Stata The Stata listserver
[Date Prev][Date Next][Thread Prev][Thread Next][Date index][Thread index]

Re: st: Selecting part of a LARGE file


From   "Jesper B. Sorensen" <sorensen@mit.edu>
To   statalist@hsphsun2.harvard.edu
Subject   Re: st: Selecting part of a LARGE file
Date   Fri, 06 Jun 2003 13:10:41 -0400

Glenn,

I don't have an elegant solution to this, but in my experience, a lot of what slows things down in these kinds of cases is memory constraints. To get all the data into memory, Stata likely has to use swap memory which brings things to a crawl.

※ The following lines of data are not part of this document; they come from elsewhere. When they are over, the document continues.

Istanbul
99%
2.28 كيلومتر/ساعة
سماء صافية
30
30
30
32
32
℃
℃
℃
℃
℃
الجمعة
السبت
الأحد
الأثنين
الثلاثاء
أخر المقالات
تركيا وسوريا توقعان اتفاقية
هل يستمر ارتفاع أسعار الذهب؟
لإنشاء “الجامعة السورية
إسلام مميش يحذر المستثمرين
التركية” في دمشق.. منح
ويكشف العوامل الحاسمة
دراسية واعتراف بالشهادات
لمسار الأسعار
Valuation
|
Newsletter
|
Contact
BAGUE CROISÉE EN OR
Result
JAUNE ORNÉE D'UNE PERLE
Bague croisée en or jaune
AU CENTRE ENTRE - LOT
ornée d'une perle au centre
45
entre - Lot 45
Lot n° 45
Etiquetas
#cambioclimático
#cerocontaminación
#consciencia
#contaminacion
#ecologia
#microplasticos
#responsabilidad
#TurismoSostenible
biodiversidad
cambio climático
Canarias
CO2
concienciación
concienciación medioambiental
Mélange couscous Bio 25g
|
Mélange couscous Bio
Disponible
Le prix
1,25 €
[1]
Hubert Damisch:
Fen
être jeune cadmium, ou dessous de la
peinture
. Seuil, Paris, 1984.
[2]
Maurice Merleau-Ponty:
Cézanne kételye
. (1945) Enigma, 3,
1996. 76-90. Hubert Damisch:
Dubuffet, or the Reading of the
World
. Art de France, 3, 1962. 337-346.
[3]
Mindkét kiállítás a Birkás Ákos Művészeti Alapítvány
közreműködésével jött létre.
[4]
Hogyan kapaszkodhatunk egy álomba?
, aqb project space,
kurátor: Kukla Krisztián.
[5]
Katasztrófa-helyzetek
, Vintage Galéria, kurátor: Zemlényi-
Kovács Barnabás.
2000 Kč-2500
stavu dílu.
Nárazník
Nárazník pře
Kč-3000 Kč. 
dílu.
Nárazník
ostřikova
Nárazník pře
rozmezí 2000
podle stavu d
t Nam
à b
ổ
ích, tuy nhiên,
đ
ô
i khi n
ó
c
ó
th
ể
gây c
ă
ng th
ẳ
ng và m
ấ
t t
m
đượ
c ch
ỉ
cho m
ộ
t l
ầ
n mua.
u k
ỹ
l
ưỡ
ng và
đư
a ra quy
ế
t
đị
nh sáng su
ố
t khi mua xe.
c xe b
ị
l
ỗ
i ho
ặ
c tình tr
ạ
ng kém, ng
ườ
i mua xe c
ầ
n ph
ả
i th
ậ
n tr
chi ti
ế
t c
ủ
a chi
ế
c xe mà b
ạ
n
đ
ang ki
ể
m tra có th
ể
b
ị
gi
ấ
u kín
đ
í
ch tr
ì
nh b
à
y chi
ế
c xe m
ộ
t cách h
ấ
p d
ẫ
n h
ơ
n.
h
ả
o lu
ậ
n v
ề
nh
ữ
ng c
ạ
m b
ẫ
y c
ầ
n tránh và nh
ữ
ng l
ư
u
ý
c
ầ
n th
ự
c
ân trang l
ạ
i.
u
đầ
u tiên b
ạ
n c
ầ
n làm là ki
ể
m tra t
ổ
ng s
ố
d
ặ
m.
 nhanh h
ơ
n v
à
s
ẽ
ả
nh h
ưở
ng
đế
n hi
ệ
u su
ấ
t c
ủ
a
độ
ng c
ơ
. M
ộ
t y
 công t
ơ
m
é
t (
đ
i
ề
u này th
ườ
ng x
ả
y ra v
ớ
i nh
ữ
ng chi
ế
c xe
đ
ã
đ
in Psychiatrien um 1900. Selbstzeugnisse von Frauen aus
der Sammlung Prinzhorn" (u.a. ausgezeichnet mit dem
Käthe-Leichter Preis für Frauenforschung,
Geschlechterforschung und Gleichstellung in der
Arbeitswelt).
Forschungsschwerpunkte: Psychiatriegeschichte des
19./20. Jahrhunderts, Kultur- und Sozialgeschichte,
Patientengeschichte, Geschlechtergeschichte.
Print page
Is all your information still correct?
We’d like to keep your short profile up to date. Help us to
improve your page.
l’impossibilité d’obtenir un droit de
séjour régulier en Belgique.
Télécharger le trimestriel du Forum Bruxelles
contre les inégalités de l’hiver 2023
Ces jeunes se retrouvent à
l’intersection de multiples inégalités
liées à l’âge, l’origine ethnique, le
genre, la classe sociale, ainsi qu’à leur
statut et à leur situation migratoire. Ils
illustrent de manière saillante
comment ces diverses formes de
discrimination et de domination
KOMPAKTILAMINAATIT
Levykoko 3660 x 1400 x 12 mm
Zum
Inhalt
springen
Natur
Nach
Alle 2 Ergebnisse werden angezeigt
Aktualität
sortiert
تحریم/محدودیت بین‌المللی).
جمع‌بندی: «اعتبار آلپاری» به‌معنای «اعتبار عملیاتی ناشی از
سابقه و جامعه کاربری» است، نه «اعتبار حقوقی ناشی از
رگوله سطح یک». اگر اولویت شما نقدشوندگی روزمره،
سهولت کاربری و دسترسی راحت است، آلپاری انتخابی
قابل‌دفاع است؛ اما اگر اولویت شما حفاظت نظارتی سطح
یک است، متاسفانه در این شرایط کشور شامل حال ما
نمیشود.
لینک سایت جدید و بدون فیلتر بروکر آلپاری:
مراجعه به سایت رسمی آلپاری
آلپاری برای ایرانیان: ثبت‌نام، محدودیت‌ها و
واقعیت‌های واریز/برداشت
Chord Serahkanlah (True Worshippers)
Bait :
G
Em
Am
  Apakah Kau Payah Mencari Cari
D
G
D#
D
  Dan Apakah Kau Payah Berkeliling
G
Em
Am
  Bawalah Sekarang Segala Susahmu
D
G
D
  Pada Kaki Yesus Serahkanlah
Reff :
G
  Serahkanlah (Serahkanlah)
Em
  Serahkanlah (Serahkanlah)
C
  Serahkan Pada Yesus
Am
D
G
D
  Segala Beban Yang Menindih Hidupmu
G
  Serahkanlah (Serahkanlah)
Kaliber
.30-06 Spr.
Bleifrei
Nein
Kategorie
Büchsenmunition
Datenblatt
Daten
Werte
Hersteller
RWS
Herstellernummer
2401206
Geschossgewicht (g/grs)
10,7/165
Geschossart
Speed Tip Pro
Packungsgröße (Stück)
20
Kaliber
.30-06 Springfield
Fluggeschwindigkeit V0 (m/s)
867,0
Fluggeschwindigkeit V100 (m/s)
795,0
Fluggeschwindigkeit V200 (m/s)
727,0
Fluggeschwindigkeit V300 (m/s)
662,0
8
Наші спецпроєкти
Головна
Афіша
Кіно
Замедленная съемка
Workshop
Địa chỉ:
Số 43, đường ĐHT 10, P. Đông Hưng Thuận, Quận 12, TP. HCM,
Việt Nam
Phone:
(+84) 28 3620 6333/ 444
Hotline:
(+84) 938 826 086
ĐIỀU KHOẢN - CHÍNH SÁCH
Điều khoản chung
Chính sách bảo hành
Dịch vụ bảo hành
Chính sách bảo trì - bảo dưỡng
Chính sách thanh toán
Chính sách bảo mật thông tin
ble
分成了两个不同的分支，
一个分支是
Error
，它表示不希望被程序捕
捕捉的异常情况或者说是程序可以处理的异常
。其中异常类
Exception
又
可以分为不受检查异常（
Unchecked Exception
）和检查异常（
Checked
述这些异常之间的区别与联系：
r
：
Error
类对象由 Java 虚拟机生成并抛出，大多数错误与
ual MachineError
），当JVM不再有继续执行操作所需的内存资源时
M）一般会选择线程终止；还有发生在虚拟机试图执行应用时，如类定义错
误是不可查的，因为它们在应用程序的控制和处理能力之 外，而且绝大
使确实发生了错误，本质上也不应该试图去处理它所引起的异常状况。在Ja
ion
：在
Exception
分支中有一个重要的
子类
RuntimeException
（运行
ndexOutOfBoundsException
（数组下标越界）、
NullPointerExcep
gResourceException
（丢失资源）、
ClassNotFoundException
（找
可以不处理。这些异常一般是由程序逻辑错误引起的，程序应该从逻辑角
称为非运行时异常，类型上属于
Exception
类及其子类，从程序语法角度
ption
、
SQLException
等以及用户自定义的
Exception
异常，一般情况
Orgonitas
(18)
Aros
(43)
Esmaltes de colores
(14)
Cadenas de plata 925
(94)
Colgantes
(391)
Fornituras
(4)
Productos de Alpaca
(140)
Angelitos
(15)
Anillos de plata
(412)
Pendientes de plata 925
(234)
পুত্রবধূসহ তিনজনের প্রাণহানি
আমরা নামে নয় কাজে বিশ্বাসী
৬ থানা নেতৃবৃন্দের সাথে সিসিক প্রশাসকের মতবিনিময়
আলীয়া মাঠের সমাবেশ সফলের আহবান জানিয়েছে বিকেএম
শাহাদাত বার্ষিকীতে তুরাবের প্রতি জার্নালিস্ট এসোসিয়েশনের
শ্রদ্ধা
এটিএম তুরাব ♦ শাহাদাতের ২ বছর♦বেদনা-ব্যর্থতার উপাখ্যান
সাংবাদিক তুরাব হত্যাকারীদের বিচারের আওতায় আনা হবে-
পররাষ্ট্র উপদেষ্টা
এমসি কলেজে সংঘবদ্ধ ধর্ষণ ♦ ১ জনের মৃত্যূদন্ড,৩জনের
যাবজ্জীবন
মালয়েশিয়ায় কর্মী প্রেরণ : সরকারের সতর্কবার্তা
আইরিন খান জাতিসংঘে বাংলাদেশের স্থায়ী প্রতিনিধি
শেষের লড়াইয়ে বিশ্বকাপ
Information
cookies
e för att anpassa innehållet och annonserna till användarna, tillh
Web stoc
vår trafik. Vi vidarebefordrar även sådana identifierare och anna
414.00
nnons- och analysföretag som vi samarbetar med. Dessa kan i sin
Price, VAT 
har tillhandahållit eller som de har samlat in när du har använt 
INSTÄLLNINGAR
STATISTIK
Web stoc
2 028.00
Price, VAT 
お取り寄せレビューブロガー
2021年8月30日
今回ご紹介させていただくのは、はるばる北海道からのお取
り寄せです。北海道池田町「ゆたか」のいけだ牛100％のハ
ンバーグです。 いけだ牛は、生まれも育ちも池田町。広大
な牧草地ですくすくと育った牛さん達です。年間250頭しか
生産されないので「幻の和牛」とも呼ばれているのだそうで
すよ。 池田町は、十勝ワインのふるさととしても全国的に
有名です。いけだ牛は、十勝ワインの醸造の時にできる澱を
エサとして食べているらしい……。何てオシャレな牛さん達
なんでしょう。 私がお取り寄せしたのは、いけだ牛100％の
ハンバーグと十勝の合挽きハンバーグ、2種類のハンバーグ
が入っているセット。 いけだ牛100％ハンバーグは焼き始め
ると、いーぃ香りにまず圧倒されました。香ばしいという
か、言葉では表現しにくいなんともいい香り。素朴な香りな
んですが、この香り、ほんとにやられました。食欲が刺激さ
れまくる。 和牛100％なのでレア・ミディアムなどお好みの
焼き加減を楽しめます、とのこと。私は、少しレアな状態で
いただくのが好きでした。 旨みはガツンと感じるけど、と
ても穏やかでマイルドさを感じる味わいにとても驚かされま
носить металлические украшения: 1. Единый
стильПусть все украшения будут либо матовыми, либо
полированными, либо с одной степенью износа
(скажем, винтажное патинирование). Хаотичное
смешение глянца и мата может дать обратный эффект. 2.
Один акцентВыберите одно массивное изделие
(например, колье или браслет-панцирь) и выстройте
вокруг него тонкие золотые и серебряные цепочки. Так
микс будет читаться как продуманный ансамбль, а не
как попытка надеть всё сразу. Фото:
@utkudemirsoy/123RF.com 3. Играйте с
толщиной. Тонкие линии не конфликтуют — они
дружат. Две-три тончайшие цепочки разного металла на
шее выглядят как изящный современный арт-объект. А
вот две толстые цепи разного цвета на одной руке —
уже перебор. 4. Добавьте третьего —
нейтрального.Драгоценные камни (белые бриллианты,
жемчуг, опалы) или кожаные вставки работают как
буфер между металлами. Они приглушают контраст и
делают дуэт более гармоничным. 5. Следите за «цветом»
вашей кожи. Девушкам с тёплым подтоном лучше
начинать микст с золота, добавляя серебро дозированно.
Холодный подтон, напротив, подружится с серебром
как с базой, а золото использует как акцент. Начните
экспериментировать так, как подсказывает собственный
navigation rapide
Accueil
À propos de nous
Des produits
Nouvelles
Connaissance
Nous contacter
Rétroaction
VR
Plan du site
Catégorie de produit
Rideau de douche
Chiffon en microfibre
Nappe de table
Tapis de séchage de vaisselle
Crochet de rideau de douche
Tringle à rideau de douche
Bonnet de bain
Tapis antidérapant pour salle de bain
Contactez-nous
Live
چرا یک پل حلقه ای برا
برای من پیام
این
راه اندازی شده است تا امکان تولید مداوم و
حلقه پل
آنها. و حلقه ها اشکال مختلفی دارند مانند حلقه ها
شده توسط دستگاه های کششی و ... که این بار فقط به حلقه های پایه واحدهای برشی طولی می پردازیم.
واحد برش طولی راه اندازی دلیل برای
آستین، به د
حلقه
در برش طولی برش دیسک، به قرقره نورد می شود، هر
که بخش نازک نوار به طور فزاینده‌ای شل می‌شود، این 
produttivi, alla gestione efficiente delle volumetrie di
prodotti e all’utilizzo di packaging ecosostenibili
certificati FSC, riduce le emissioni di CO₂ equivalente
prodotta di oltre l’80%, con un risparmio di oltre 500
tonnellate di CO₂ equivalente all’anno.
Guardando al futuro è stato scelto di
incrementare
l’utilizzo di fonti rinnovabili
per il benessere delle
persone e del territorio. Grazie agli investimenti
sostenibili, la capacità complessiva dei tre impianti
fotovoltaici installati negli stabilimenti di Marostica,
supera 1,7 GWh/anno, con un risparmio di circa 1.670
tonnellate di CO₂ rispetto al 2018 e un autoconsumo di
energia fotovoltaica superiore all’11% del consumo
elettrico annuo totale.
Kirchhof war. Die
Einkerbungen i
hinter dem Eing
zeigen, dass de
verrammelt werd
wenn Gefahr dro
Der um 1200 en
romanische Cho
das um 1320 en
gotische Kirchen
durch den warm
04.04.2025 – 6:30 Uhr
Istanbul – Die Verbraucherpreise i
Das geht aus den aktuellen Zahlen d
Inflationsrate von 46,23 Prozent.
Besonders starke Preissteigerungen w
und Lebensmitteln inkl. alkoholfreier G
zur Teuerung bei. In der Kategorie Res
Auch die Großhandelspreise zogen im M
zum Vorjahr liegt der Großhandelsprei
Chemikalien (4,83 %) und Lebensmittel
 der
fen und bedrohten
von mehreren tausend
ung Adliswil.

So perhaps a way to speed things up is to split the big dataset into smaller files and then doing sequential merges. The files would have to be small enough that you could do the merge in RAM. There is a fixed cost involved with splitting up the big file, but if you might ever need to go back this would probably be worth incurring.

//Jesper


At 10:47 AM 6/6/2003 -0500, you wrote:

Hi all.

I have two files.  File A has about 5000 unique values of the variable
PATENT, which is 7 characters long.  File B has 16 million observations
and several million unique values for PATENT.  I want to do some
manipulation involving File B, but only for the observations that
correspond to the patent values found in File A.   I am currently using
merge on the two files to do this (actually mmerge as a wrapper for
ease), but wonder if there is an easier/faster way.

I attempted using vallist.ado in File A to generate a long local macro
(say, _useme) and then doing

        use FileB if index(patent, "'useme'")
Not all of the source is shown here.